ERSP was concerned that images depicting transaction activity summary reports and the potential income calculator could reasonably communicate the message that consumers could earn money quickly and easily. ERSP found, however, that with the
exception of one or two isolated examples, there was no evidence to indicate that consumers could typically expect to earn money in the amounts stated by using the Work At Home Institute program or that consumers could earn significant income by working a few hours a day and without any experience. ERSP recommended that such claims be discontinued.
ERSP was further concerned that the advertising could be understood to communicate to consumers the amount of money they could earn by using the product. For example, the advertisement noted that “With The Internet There Is No Limit To How Much Money You Can Earn” and then featured three monthly “activity summary reports” showing monthly earnings of $18,900 (January), $82,600 (February), and $37,660 (March). The marketer did not provide information whether these amounts may be typically expected by consumers who use the program and there was no clear and conspicuous disclosure regarding the amount of money that consumers could reasonably expect to earn in a month. ERSP recommended that the marketer discontinue the earnings claims at issue.

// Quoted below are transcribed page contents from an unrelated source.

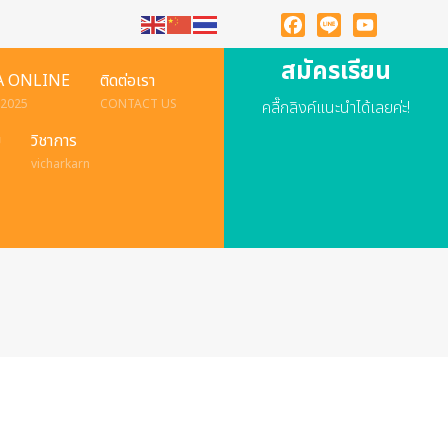
Facebook
Line
YouTube
สมัครเรียน
A ONLINE
ติดต่อเรา
 2025
CONTACT US
คลื๊กลิงค์แนะนำได้เลยค่ะ!
ย
วิชาการ
vicharkarn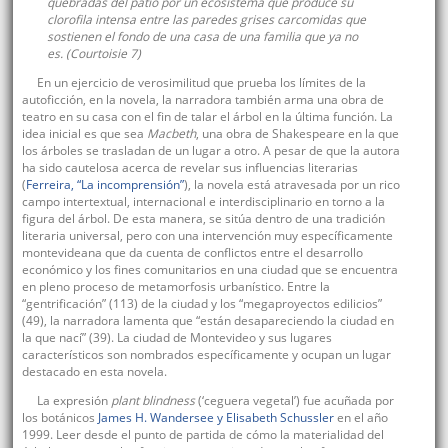
quebradas del patio por un ecosistema que produce su
clorofila intensa entre las paredes grises carcomidas que
sostienen el fondo de una casa de una familia que ya no
es. (Courtoisie 7)
En un ejercicio de verosimilitud que prueba los límites de la
autoficción, en la novela, la narradora también arma una obra de
teatro en su casa con el fin de talar el árbol en la última función. La
idea inicial es que sea
Macbeth
, una obra de Shakespeare en la que
los árboles se trasladan de un lugar a otro. A pesar de que la autora
ha sido cautelosa acerca de revelar sus influencias literarias
(
Ferreira, “La incomprensión”
), la novela está atravesada por un rico
campo intertextual, internacional e interdisciplinario en torno a la
figura del árbol. De esta manera, se sitúa dentro de una tradición
literaria universal, pero con una intervención muy específicamente
montevideana que da cuenta de conflictos entre el desarrollo
económico y los fines comunitarios en una ciudad que se encuentra
en pleno proceso de metamorfosis urbanístico. Entre la
“gentrificación” (113) de la ciudad y los “megaproyectos edilicios”
(49), la narradora lamenta que “están desapareciendo la ciudad en
la que nací” (39). La ciudad de Montevideo y sus lugares
característicos son nombrados específicamente y ocupan un lugar
destacado en esta novela.
La expresión
plant blindness
(‘ceguera vegetal’) fue acuñada por
los botánicos
James H. Wandersee y Elisabeth Schussler
en el año
1999. Leer desde el punto de partida de cómo la materialidad del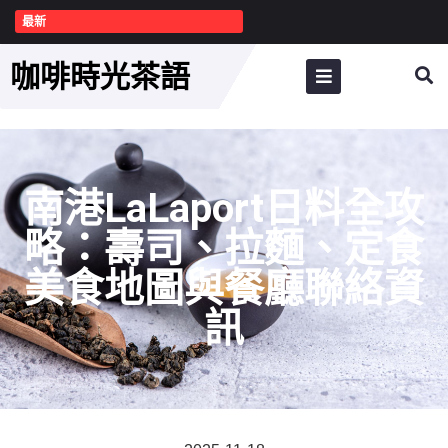
最新
咖啡時光茶語
南港LaLaport日料全攻
略：壽司、拉麵、定食
美食地圖與餐廳聯絡資
訊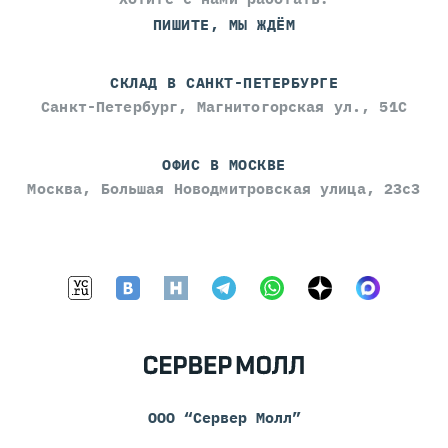
ПИШИТЕ, МЫ ЖДЁМ
СКЛАД В САНКТ-ПЕТЕРБУРГЕ
Санкт-Петербург, Магнитогорская ул., 51С
ОФИС В МОСКВЕ
Москва, Большая Новодмитровская улица, 23с3
ООО “Сервер Молл”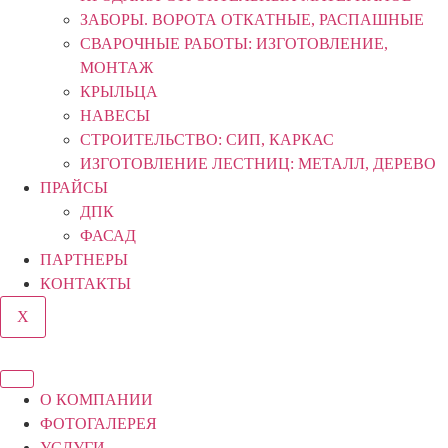
ЗАБОРЫ. ВОРОТА ОТКАТНЫЕ, РАСПАШНЫЕ
СВАРОЧНЫЕ РАБОТЫ: ИЗГОТОВЛЕНИЕ,
МОНТАЖ
КРЫЛЬЦА
НАВЕСЫ
СТРОИТЕЛЬСТВО: СИП, КАРКАС
ИЗГОТОВЛЕНИЕ ЛЕСТНИЦ: МЕТАЛЛ, ДЕРЕВО
ПРАЙСЫ
ДПК
ФАСАД
ПАРТНЕРЫ
КОНТАКТЫ
X
О КОМПАНИИ
ФОТОГАЛЕРЕЯ
УСЛУГИ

ERSP further recommended that both claims identified as testimonials and endorsements be discontinued and found that the presentation of the income calculator in the context of the advertising was inappropriate. ERSP recommended the marketer discontinue the selective enrollment and limited availability claims.
Finally, ERSP determined that the advertising (and streaming video) at issue included a number of performance claims, earning claims, and consumer testimonials that could not be authenticated and/or supported.
Accordingly, ERSP recommended that this advertising be discontinued in its entirety.
During the course of ERSP’s inquiry, the advertiser modified a number of the claims at issue and the company, in its marketer’s statement, said, “…the advertising that ERSP evaluated was replaced prior to Work at Home Institute’s receipt of ERSP’s draft report.”